» **Data supplied**:

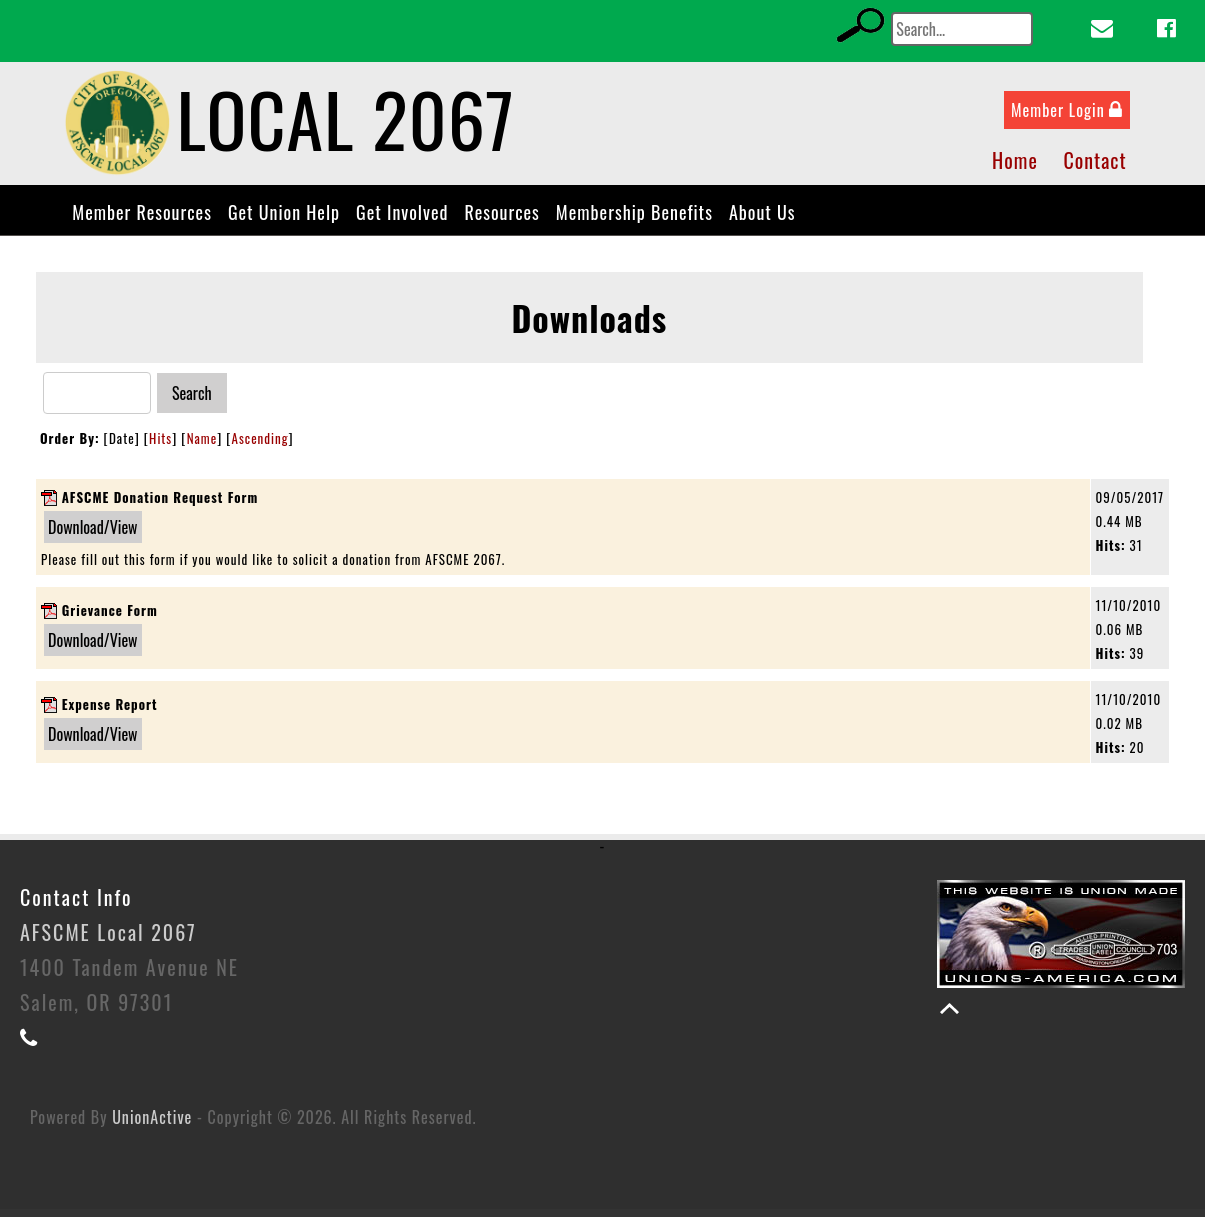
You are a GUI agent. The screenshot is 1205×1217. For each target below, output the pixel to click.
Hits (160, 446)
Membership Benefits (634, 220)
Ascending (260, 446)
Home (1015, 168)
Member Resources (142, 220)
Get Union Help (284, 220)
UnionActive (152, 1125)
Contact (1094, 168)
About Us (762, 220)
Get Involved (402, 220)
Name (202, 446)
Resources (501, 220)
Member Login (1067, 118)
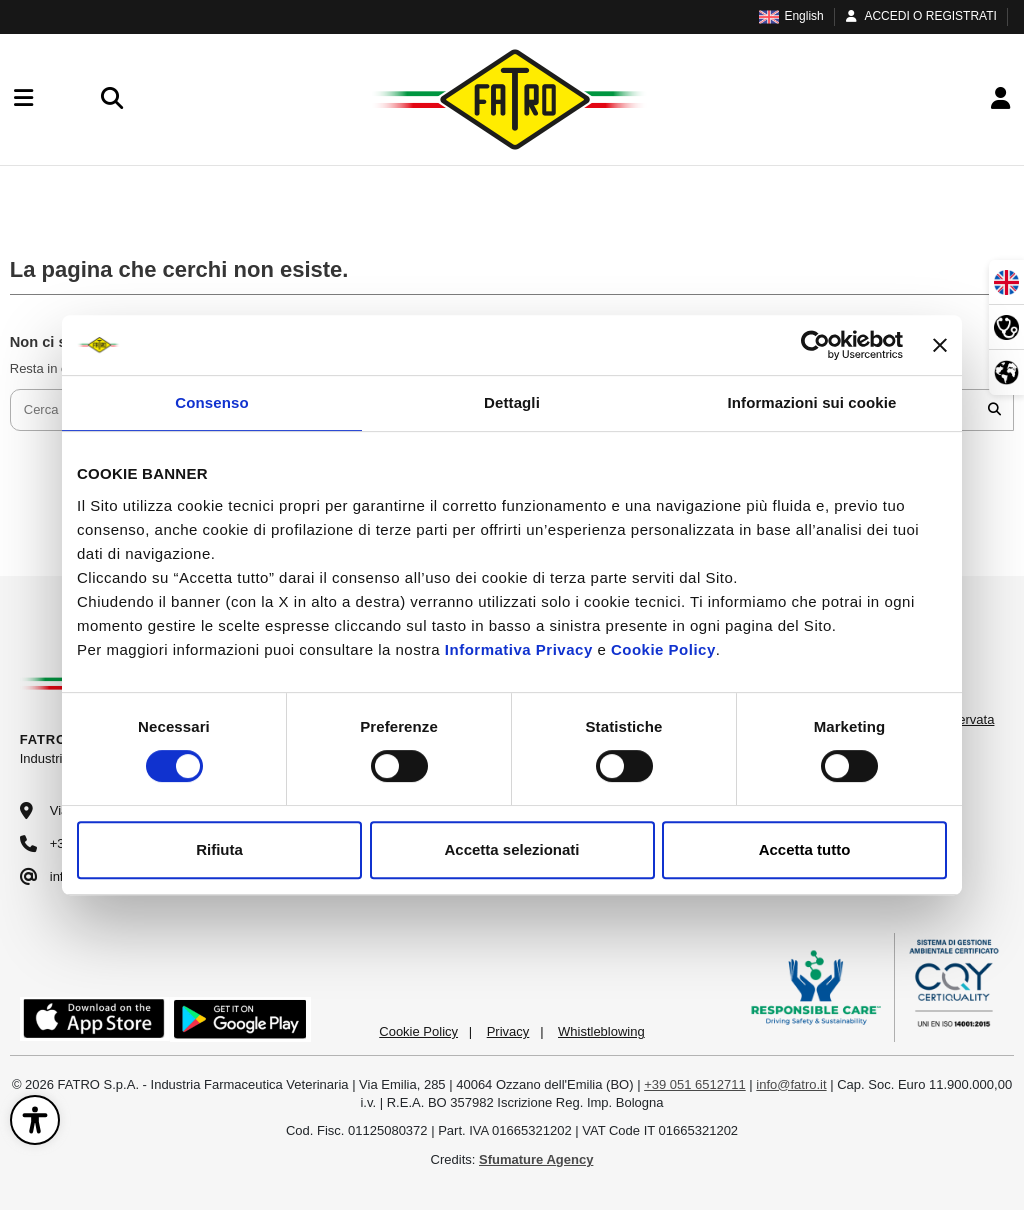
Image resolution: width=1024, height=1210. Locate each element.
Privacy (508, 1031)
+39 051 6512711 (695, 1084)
* * *
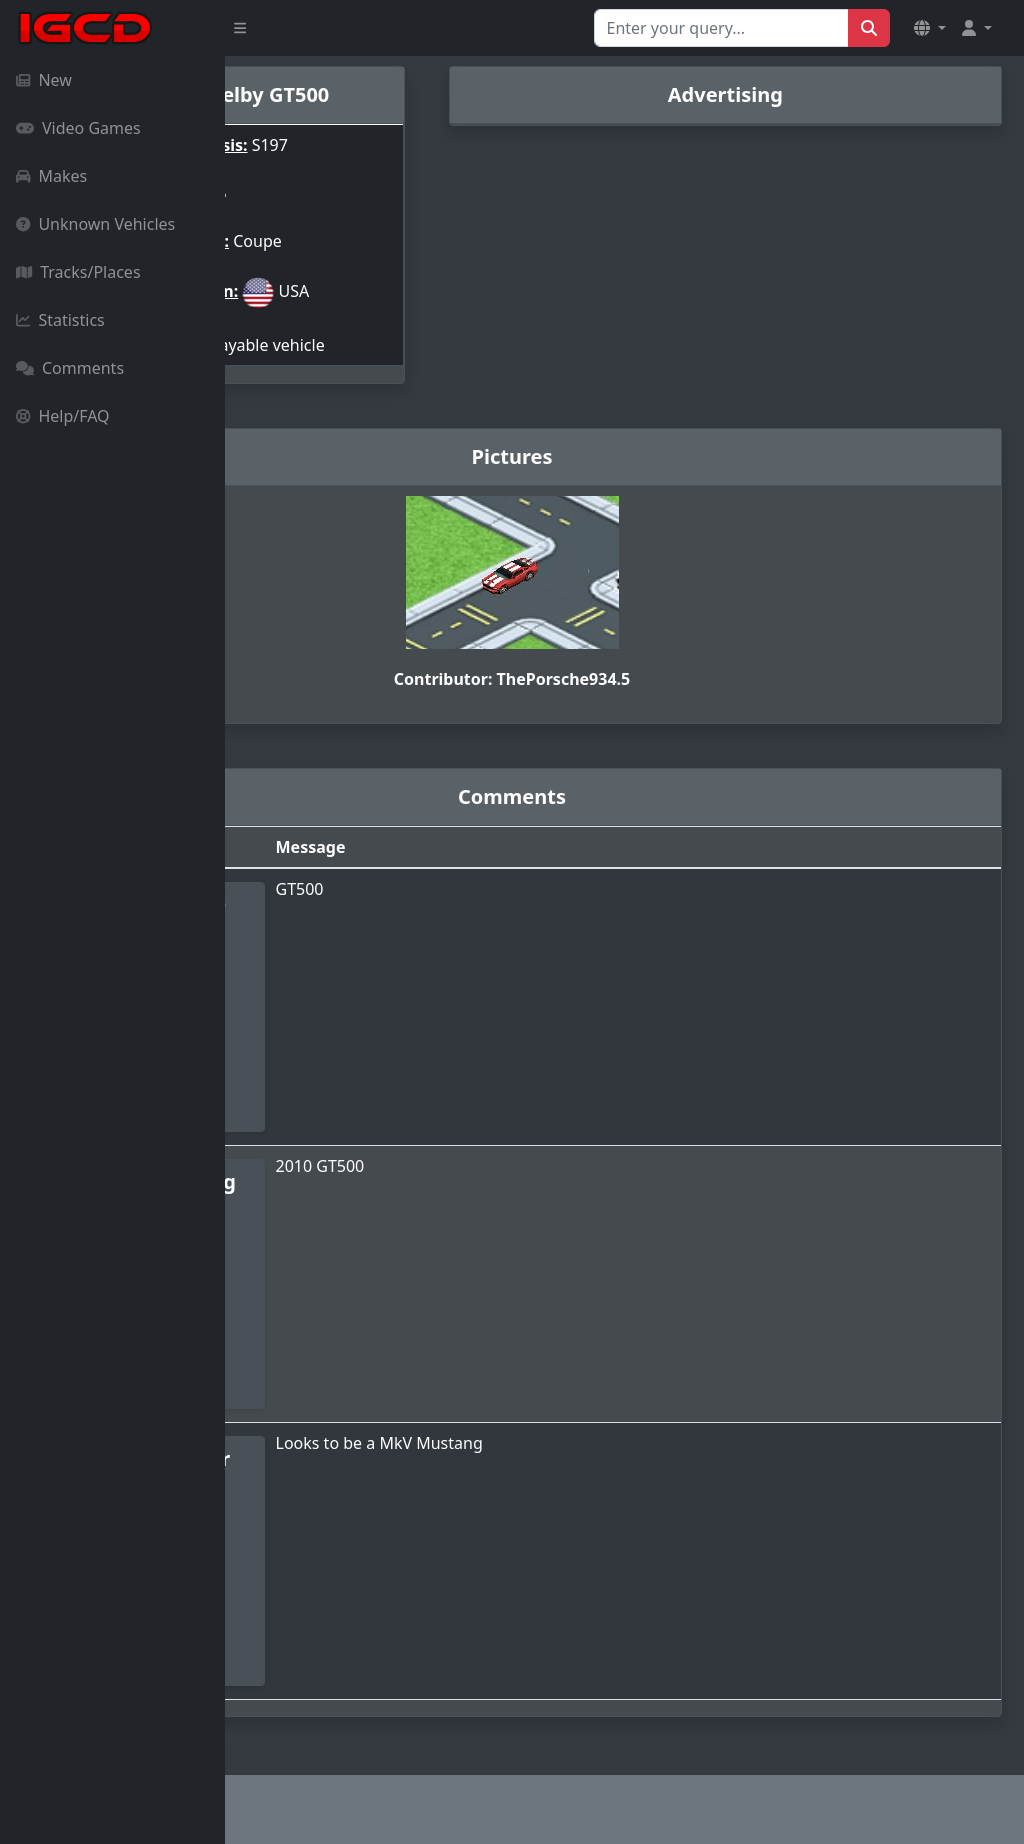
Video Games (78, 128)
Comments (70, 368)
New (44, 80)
...
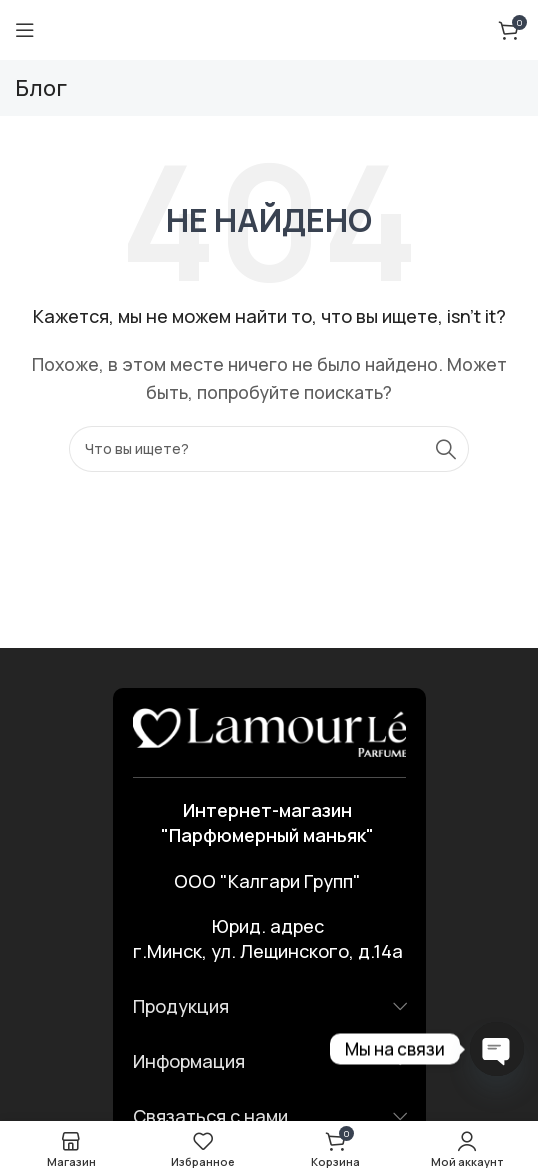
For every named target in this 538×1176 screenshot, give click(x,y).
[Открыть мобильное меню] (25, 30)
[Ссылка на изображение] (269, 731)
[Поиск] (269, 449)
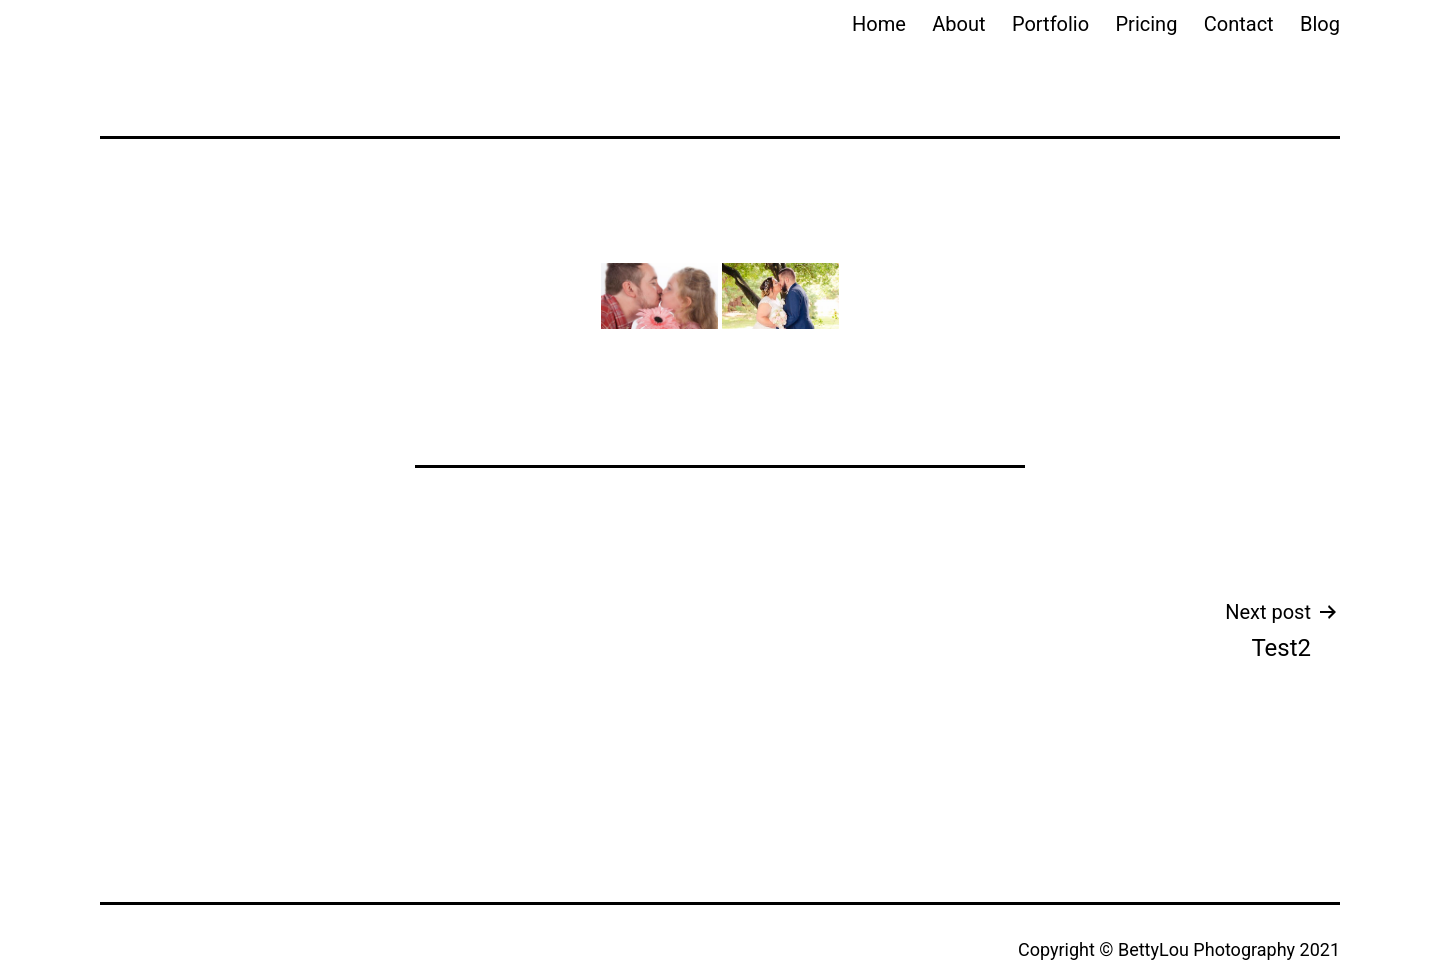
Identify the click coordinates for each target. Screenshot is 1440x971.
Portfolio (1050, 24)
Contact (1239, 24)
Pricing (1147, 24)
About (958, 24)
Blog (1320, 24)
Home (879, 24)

» **Exercise objective**: For every line of the entries above that holds "click", add one to a tally, and report only the final count.

» **Task output**: 3